À titre de consolation, les Britanniques s’engagent à leur verser une compensation d’un montant de 40 millions de livres sterling pour les aider à s’intégrer à Maurice et aux Seychelles. Mais cette proposition peut surprendre quand on évoque une décision prise par la Cour européenne des droits de l’Homme (CEDH). Saisie par les Chagossiens pour un problème d’indemnisation jugée insuffisante, la CEDH avait en effet débouté les requérants dans un arrêt rendu le 11 décembre 2012 : elle avait déclaré irrecevable la plainte des Chagossiens déposée contre la Grande-Bretagne pour violation des droits humains, lors de leur déportation, au motif que des compensations d’un montant de 4 millions de livres sterling leur avaient été versées par les Britanniques en 1982 « pour solde de tout compte ».
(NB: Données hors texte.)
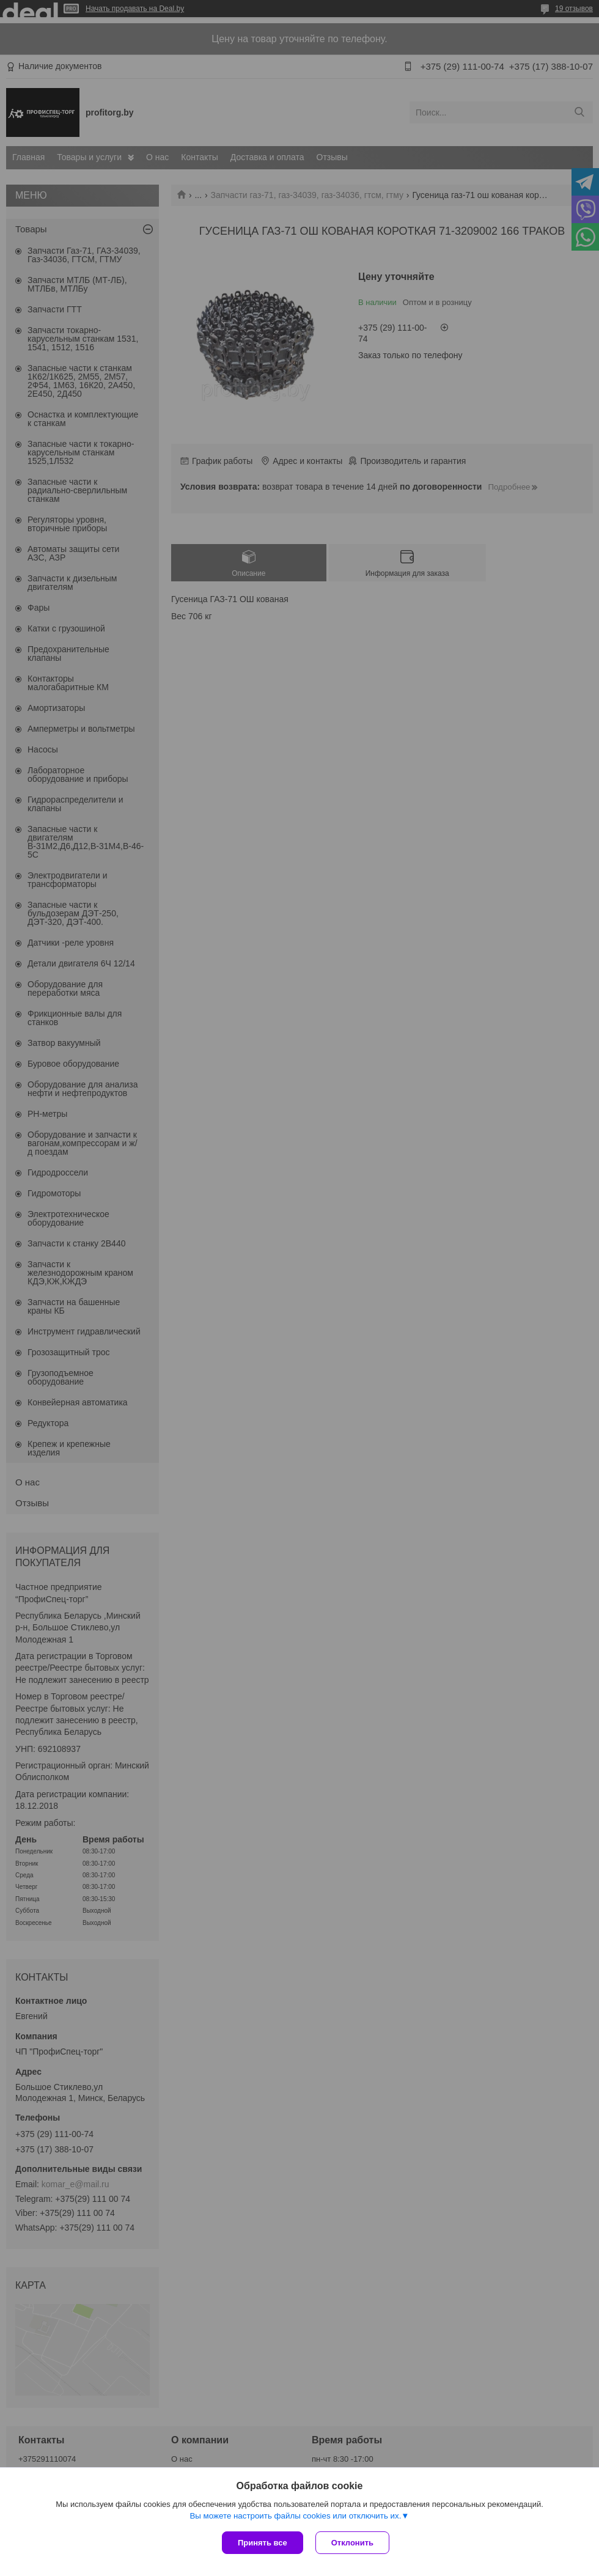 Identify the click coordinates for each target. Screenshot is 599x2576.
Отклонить (352, 2542)
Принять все (262, 2542)
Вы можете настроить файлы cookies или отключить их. (295, 2515) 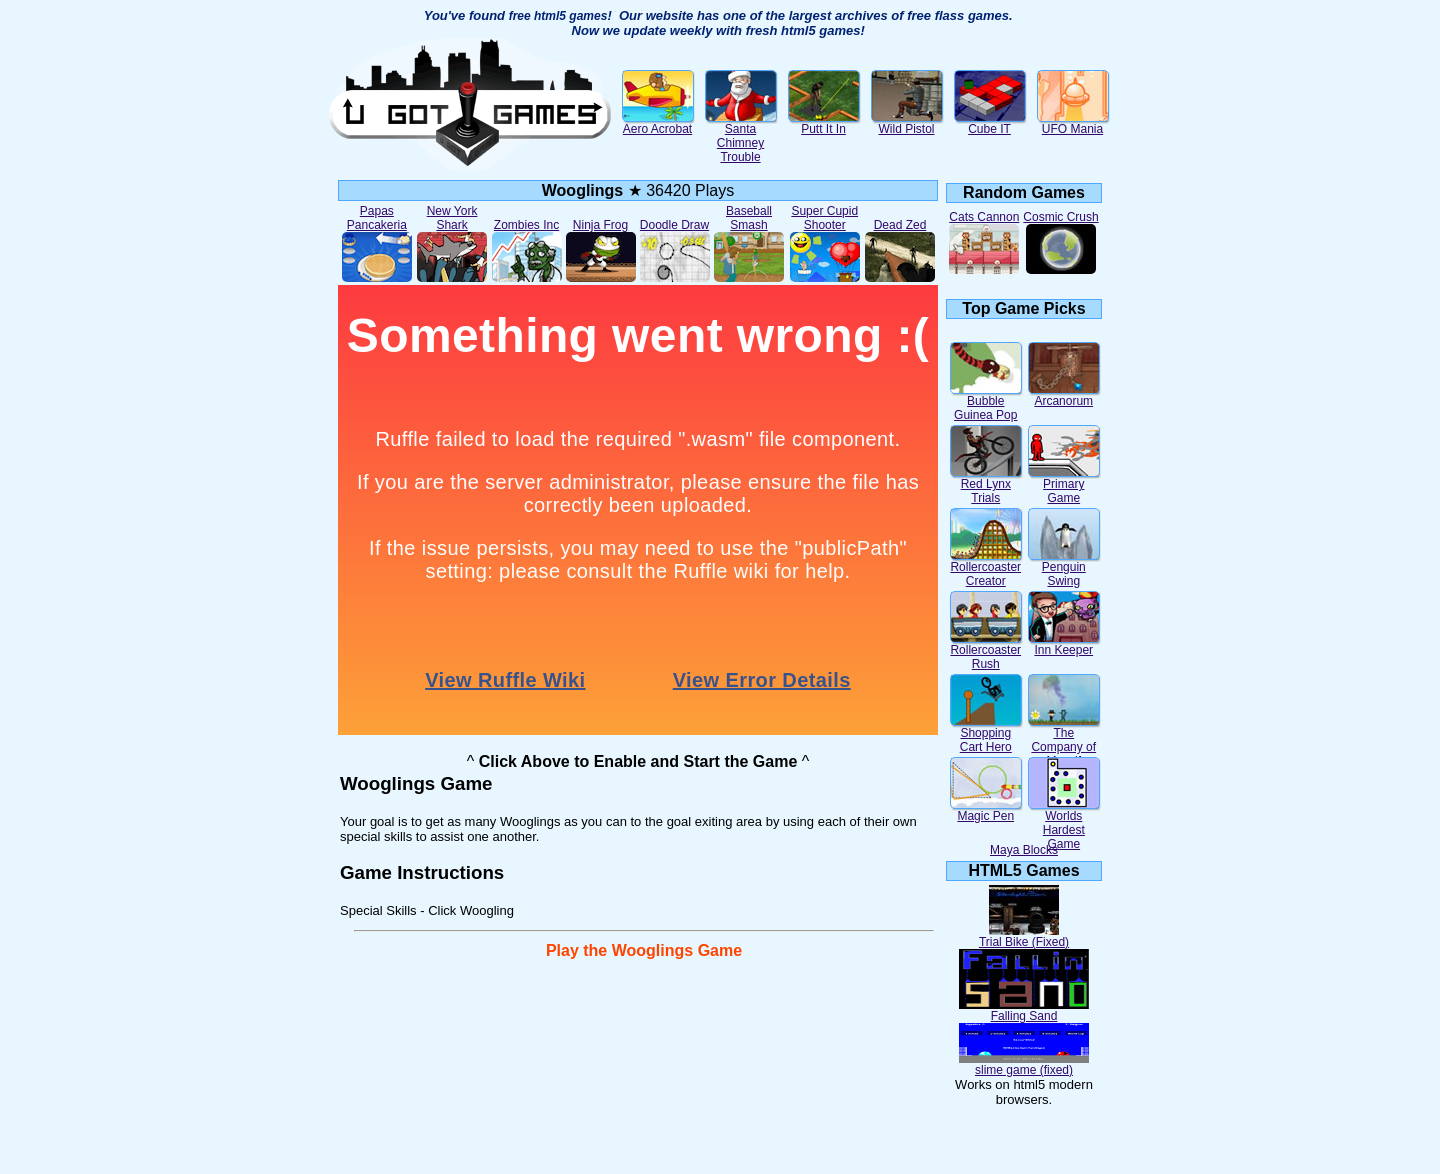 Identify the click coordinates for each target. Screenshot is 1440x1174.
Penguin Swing (1064, 568)
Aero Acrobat (658, 123)
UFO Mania (1073, 123)
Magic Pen (986, 810)
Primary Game (1064, 485)
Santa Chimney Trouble (741, 137)
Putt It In (824, 123)
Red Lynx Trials (986, 485)
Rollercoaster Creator (986, 568)
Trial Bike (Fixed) (1024, 936)
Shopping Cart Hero (986, 734)
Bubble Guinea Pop (986, 402)
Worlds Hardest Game (1064, 824)
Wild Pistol (907, 123)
III.- Le pari d’un avis consultatif favorable aux Chagossiens.

Dans ce contexte politico-judiciaire pour le moins chaotique, on peut comprendre les Chagossiens qui attendent avec impatience l’avis consultatif qui sera rendu par la Cour. Les internationalistes sont déjà convaincus que la Cour se reconnaîtra compétente pour donner un avis avant de reconnaître l’illicéité de l’excision des Chagos de la colonie de Maurice et de l’expulsion de ses habitants. Certes, cet avis ne sera pas contraignant pour la Grande-Bretagne. Il devrait néanmoins avoir une grande force morale, surtout s’il est adopté à une forte majorité des 15 juges qui composent la Cour.

La Cour dira certainement que l’exérèse des Chagos de la colonie de Maurice est contraire au principe de l’intangibilité des frontières héritées de la colonisation consacré par l’Assemblée générale des Nations Unies dans l’article 6 de résolution 1514 du 14 décembre 1960, ainsi rédigé : « Toute tentative visant à détruire partiellement ou totalement l’unité nationale et l’intégrité territoriale d’un pays est incompatible avec les buts et les principes de la Charte des Nations Unies ».

De même, la Cour dira que les Chagossiens peuvent revenir dans leur pays d’origine en application d’un droit humanitaire de plus en plus exigeant et notamment de la Déclaration universelle des droits de l’Homme, adoptée à l’unanimité par l’organe plénier de l’ONU le 10 décembre 1948 et dont l’article 9 pose un autre principe fondamental : « Nul ne peut être arbitrairement arrêté, détenu ni exilé ». La Cour de La Haye devrait se prononcer en ce sens après avoir noté que ce droit leur avait déjà été reconnu par la Haute Cour de Justice de Londres le 3 novembre 2000, puis confirmé à deux reprises, d’abord en première instance par cette juridiction dans un jugement du 11 mai 2006, puis par la Cour d’Appel de Londres dans son arrêt du 23 mai 2007, avant d’être refusé dans un arrêt rendu par les « Law Lords » le 22 octobre 2008, puis par la Cour suprême de Grande-Bretagne dans son arrêt du 29 juin 2016.

Malgré les heurts et malheurs qui se sont abattus sur eux au cours d’un demi-siècle, nul ne doute que l’espoir au cœur humain reste toujours vivace chez les survivants de la communauté chagossienne – même s’ils sont de moins en moins nombreux avec le temps qui passe – mais aussi chez leurs enfants et petits-enfants qui rêvent, pour la plupart, d’un nouveau départ dans les « Ziles-là-haut ».